====== Record set
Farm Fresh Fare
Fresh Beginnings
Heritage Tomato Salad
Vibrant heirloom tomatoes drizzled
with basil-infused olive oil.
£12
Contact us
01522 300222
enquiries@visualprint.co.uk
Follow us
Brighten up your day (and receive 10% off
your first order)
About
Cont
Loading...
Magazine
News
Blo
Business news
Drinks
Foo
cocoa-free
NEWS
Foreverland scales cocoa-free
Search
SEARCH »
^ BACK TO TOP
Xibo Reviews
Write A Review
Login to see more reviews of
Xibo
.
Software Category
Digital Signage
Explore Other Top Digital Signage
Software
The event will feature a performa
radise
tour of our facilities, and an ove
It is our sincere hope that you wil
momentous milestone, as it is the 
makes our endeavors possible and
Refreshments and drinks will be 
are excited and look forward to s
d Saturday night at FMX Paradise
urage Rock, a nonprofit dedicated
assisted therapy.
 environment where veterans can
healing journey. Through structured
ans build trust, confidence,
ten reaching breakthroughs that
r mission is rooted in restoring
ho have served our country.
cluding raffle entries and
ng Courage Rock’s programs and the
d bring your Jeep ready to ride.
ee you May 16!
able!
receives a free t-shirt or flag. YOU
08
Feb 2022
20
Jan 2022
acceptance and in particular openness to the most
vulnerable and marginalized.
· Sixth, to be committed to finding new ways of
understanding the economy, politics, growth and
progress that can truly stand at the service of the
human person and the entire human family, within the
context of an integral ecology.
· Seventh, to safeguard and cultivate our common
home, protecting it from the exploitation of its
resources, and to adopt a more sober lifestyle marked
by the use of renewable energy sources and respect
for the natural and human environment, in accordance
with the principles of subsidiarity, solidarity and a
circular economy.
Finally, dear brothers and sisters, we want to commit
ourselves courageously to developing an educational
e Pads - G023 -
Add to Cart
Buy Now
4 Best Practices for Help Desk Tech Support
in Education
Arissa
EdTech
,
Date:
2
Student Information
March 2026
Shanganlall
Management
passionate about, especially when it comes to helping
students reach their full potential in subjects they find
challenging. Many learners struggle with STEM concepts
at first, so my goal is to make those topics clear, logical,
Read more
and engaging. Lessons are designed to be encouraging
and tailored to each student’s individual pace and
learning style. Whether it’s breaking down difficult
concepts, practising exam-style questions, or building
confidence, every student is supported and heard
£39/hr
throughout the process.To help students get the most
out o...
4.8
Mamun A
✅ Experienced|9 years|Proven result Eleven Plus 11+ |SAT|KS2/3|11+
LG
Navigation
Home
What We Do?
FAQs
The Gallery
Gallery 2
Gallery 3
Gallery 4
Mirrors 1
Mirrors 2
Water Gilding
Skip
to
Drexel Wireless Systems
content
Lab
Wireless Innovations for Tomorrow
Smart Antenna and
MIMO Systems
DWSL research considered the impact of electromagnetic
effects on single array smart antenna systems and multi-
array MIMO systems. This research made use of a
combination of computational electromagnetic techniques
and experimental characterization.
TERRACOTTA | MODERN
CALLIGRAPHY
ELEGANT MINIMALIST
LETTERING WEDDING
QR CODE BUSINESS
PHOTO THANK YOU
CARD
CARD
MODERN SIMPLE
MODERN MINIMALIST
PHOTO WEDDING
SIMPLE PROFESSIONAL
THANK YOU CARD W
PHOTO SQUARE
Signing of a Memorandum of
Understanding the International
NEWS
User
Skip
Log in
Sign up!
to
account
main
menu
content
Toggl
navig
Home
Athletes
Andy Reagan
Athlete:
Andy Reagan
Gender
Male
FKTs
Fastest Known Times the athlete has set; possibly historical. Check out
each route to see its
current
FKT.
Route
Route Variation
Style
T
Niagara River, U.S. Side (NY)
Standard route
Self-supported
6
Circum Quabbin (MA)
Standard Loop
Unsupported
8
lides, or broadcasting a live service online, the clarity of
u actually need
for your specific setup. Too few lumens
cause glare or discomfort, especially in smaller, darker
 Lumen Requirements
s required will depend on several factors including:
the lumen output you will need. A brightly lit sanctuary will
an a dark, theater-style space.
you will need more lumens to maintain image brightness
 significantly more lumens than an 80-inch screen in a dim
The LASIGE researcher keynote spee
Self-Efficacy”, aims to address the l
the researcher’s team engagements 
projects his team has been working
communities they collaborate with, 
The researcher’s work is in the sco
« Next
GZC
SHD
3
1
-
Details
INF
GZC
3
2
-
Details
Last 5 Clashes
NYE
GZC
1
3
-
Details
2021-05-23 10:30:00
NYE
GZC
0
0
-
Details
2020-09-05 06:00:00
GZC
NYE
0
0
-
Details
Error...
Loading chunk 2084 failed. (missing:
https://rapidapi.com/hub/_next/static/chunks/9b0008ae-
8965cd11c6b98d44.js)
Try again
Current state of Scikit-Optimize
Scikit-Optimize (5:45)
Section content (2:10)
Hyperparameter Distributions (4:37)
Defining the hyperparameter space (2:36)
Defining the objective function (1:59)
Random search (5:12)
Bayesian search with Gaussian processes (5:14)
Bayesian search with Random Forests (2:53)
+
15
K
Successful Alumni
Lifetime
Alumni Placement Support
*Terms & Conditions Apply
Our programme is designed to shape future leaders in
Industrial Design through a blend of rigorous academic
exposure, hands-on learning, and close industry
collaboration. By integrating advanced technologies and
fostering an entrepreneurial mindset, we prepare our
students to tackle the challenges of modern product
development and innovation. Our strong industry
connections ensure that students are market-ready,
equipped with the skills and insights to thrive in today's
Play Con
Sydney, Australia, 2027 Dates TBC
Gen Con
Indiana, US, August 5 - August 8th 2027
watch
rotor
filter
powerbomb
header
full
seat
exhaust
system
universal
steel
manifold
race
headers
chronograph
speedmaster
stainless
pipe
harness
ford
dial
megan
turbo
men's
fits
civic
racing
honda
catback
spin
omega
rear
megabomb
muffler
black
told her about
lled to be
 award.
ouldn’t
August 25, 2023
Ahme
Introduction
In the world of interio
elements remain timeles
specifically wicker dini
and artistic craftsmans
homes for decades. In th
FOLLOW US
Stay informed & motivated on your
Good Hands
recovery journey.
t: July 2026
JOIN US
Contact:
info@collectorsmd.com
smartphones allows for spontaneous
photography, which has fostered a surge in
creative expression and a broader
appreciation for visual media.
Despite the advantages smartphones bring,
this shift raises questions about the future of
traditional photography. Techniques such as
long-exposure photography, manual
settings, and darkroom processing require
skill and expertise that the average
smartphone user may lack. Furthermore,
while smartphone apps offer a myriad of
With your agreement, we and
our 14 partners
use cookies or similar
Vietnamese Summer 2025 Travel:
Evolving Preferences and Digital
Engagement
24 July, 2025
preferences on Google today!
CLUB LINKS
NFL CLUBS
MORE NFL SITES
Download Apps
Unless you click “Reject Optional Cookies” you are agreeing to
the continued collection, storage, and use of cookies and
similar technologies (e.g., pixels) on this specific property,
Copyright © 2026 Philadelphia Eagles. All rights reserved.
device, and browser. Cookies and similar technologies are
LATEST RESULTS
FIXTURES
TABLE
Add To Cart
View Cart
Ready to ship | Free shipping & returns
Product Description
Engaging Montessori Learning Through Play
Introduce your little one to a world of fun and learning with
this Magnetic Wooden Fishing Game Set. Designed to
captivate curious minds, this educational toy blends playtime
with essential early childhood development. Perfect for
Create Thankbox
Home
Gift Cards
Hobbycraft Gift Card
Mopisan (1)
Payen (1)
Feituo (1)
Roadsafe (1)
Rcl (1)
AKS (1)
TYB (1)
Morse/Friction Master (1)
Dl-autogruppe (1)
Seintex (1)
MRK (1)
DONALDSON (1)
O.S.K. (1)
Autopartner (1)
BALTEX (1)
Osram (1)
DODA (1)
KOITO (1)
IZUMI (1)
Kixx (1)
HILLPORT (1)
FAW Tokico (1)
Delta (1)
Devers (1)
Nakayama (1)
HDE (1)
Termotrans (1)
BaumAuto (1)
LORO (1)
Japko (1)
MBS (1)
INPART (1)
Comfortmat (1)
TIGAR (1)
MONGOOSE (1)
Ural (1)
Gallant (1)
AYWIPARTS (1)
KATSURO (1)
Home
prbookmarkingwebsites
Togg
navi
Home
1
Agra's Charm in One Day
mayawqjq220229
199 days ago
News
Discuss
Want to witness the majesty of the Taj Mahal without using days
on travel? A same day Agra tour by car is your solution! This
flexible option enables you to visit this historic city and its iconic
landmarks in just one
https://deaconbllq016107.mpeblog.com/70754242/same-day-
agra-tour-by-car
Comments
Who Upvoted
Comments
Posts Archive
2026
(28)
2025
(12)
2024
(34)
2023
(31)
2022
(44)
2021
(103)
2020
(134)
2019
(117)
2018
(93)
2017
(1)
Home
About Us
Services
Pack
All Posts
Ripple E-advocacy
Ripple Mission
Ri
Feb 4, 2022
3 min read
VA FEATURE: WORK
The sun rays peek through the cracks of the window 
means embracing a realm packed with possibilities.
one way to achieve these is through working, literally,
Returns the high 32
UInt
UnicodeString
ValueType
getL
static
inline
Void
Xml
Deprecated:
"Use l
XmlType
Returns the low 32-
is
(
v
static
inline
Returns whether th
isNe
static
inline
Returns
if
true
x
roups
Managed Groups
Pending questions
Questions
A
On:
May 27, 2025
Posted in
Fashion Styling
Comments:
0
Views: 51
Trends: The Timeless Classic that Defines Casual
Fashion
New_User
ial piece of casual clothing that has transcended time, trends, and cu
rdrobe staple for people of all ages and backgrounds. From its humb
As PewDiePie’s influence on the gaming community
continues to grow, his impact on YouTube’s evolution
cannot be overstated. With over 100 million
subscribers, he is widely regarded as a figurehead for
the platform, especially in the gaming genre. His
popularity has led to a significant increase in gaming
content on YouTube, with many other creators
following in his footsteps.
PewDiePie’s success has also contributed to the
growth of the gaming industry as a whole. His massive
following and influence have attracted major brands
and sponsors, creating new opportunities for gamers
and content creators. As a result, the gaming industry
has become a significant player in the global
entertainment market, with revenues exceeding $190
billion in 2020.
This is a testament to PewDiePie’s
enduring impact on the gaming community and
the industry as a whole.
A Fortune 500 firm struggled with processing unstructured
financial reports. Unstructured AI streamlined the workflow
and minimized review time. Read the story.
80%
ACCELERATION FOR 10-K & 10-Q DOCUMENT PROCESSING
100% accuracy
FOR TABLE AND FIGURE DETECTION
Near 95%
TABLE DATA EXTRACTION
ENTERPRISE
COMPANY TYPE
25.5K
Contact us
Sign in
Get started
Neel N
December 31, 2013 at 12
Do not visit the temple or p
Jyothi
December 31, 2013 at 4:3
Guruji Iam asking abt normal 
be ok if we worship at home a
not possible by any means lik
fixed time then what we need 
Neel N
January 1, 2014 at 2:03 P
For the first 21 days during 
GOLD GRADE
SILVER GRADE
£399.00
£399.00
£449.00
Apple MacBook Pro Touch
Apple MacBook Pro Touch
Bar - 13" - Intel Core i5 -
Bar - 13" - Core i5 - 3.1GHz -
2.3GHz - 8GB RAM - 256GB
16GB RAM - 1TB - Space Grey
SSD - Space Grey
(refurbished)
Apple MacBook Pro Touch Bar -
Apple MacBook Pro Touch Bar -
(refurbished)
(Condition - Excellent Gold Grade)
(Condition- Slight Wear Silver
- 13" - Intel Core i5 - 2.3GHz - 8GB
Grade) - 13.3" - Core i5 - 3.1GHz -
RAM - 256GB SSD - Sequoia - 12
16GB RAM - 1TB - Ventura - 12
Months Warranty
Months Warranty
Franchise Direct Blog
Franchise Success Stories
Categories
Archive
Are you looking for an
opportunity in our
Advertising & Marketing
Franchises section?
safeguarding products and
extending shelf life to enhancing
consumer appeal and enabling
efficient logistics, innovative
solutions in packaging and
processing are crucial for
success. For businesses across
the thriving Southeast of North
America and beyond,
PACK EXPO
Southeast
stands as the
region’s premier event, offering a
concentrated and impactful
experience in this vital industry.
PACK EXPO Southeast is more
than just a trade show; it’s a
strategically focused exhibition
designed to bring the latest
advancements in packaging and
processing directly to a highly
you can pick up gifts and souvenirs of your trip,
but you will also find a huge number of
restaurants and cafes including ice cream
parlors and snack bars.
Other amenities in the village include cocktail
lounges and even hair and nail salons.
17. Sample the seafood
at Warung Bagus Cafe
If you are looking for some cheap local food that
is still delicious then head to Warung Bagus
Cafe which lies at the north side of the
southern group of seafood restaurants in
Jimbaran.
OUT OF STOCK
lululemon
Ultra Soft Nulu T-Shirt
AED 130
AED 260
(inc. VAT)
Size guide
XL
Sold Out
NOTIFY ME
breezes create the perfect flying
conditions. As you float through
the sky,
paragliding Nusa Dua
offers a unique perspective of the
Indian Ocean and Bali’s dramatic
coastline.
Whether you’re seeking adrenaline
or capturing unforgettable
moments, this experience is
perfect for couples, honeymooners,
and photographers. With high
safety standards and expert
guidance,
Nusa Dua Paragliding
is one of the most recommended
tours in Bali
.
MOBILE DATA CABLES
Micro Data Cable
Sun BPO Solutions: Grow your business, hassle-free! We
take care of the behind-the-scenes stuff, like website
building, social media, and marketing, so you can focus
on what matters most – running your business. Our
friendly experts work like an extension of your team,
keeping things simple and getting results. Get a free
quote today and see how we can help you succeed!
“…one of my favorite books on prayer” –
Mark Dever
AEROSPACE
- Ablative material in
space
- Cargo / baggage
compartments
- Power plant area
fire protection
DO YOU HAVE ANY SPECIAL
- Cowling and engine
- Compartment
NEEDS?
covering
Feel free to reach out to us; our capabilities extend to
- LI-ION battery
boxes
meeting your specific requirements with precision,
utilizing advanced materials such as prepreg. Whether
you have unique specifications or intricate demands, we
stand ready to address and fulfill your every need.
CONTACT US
============
**What the task requires**
Using the entries above, extract exactly the span from the line with "Our programme is" to the line with "the continued collection, storage, and", both lines included; leave out everything else.

**Task result**
Our programme is designed to shape future leaders in
Industrial Design through a blend of rigorous academic
exposure, hands-on learning, and close industry
collaboration. By integrating advanced technologies and
fostering an entrepreneurial mindset, we prepare our
students to tackle the challenges of modern product
development and innovation. Our strong industry
connections ensure that students are market-ready,
equipped with the skills and insights to thrive in today's
Play Con
Sydney, Australia, 2027 Dates TBC
Gen Con
Indiana, US, August 5 - August 8th 2027
watch
rotor
filter
powerbomb
header
full
seat
exhaust
system
universal
steel
manifold
race
headers
chronograph
speedmaster
stainless
pipe
harness
ford
dial
megan
turbo
men's
fits
civic
racing
honda
catback
spin
omega
rear
megabomb
muffler
black
told her about
lled to be
 award.
ouldn’t
August 25, 2023
Ahme
Introduction
In the world of interio
elements remain timeles
specifically wicker dini
and artistic craftsmans
homes for decades. In th
FOLLOW US
Stay informed & motivated on your
Good Hands
recovery journey.
t: July 2026
JOIN US
Contact:
info@collectorsmd.com
smartphones allows for spontaneous
photography, which has fostered a surge in
creative expression and a broader
appreciation for visual media.
Despite the advantages smartphones bring,
this shift raises questions about the future of
traditional photography. Techniques such as
long-exposure photography, manual
settings, and darkroom processing require
skill and expertise that the average
smartphone user may lack. Furthermore,
while smartphone apps offer a myriad of
With your agreement, we and
our 14 partners
use cookies or similar
Vietnamese Summer 2025 Travel:
Evolving Preferences and Digital
Engagement
24 July, 2025
preferences on Google today!
CLUB LINKS
NFL CLUBS
MORE NFL SITES
Download Apps
Unless you click “Reject Optional Cookies” you are agreeing to
the continued collection, storage, and use of cookies and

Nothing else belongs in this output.